Requirement - Copy every line of the entries that has the string "Auslandsjahres" in it.

Records from a collection -
════════════════════

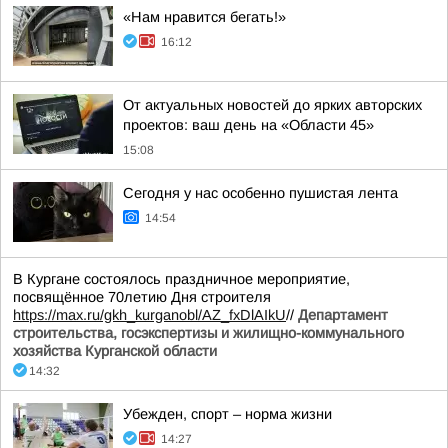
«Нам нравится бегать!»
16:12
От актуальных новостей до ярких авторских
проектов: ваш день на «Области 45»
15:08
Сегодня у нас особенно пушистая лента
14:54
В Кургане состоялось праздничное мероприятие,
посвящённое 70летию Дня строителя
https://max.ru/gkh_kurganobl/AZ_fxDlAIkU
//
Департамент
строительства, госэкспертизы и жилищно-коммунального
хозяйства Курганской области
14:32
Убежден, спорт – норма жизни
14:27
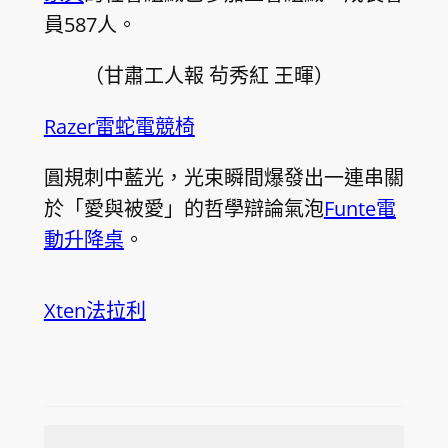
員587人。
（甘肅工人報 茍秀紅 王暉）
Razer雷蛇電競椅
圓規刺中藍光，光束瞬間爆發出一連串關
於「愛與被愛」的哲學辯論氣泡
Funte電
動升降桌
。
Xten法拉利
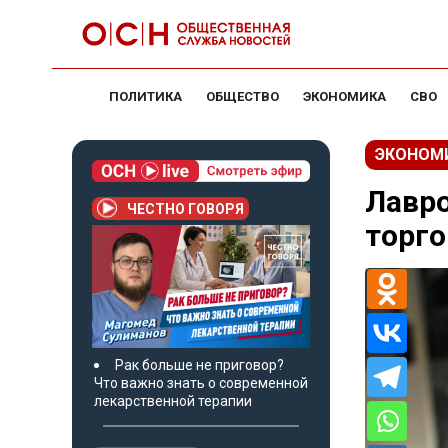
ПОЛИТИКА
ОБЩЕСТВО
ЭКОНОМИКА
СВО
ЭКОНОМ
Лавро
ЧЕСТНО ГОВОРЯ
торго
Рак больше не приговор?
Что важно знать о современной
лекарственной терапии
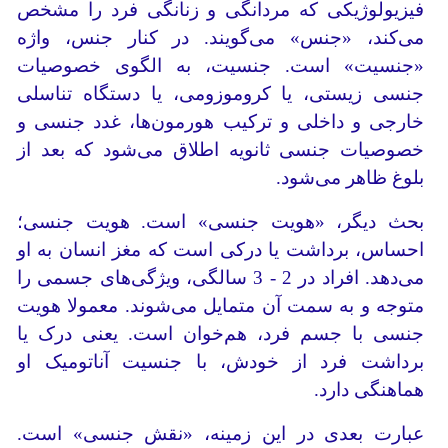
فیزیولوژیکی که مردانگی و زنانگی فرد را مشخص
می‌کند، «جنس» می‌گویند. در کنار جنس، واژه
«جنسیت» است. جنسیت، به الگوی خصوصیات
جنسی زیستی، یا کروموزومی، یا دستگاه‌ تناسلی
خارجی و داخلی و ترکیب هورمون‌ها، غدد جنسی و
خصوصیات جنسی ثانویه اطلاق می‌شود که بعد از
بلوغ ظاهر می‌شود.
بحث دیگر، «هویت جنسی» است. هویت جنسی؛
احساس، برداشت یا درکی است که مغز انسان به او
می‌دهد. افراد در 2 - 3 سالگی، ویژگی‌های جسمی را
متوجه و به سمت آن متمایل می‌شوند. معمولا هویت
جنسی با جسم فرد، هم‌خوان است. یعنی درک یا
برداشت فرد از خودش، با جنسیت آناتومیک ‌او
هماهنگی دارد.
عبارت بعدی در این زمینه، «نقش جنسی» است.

════════════════════

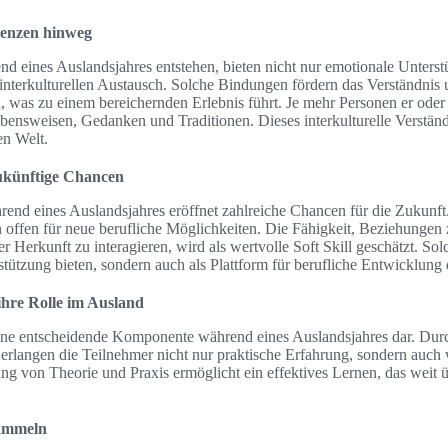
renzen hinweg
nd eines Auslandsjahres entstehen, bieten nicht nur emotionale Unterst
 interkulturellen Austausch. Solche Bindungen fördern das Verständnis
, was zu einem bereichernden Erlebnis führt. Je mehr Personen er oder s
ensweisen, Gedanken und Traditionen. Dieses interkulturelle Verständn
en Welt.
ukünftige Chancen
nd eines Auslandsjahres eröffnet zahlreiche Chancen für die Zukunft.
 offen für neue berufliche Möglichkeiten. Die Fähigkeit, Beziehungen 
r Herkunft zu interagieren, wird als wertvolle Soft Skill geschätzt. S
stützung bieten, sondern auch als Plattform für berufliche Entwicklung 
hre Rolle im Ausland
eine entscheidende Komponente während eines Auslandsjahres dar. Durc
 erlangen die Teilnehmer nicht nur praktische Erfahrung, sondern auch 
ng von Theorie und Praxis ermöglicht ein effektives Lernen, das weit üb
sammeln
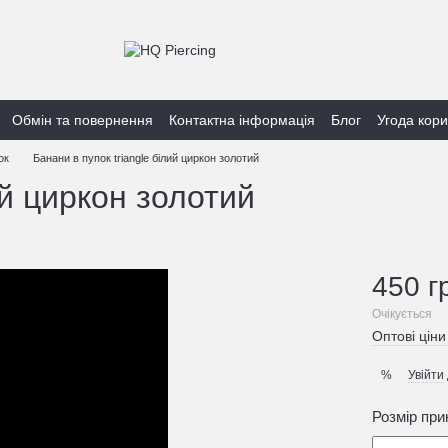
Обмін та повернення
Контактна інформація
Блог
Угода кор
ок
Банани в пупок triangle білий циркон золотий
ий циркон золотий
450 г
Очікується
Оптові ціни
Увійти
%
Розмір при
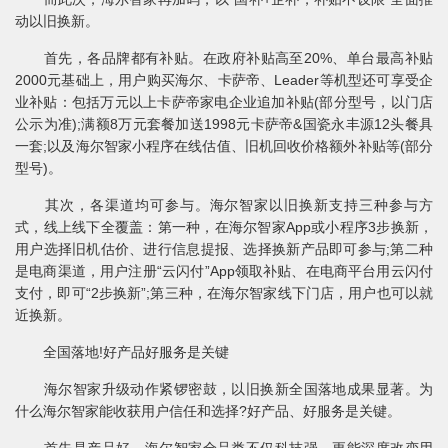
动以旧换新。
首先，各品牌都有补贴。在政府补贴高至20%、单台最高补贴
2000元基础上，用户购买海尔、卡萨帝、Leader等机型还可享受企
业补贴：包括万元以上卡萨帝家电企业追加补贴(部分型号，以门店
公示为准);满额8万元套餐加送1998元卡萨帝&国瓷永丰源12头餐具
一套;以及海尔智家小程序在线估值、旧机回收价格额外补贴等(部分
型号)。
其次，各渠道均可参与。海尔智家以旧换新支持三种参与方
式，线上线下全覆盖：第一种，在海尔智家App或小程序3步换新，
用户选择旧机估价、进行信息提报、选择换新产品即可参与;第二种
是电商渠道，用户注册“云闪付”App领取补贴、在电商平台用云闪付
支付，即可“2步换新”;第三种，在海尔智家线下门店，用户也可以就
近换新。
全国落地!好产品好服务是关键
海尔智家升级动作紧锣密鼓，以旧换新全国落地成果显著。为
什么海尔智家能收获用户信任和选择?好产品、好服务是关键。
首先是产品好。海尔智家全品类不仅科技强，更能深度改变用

════════════════════

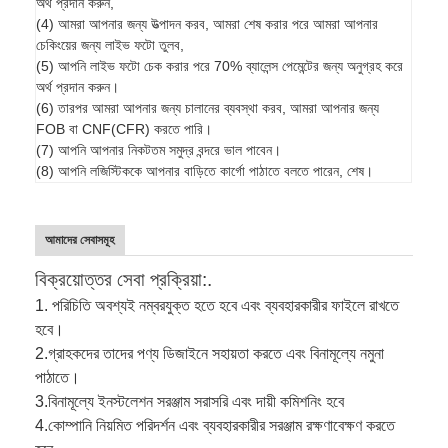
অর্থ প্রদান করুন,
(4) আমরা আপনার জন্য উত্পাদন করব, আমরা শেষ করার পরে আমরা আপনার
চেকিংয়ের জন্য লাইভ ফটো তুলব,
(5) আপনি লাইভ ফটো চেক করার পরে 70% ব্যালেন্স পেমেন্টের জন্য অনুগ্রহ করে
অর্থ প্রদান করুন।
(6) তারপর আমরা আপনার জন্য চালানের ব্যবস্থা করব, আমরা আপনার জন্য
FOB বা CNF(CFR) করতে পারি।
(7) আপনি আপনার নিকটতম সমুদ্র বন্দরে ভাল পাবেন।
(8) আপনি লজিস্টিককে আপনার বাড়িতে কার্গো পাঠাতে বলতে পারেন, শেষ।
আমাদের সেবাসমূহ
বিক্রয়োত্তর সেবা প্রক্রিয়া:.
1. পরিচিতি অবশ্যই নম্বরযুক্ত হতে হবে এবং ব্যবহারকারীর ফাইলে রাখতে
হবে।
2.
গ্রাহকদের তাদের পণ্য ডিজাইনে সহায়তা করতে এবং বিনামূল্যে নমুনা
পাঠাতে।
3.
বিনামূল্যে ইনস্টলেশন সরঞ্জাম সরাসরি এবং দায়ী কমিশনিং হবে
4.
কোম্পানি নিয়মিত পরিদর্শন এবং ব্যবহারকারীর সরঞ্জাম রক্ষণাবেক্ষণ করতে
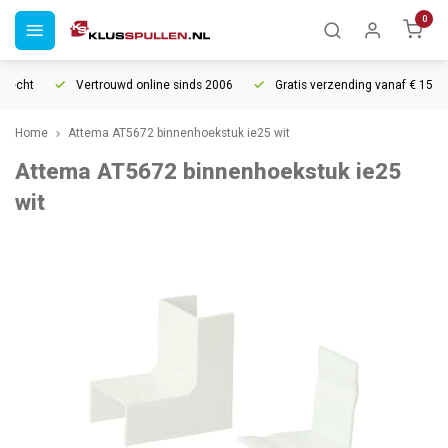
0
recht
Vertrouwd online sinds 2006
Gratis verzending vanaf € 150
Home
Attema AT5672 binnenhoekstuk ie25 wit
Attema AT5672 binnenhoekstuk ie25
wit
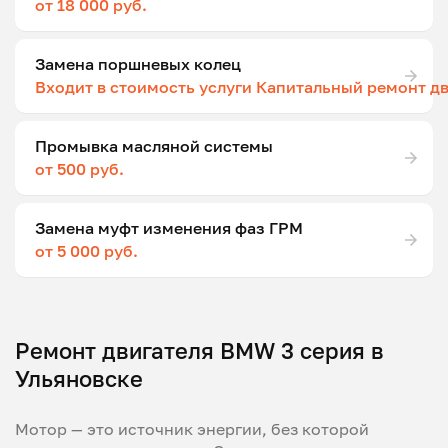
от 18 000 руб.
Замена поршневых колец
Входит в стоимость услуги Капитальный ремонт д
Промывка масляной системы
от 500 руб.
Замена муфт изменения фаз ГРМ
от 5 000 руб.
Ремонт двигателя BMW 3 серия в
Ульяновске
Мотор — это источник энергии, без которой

════════════════════

Solution below -
nd eines Auslandsjahres entstehen, bieten nicht nur emotionale Unterst
nd eines Auslandsjahres eröffnet zahlreiche Chancen für die Zukunft.
eine entscheidende Komponente während eines Auslandsjahres dar. Durc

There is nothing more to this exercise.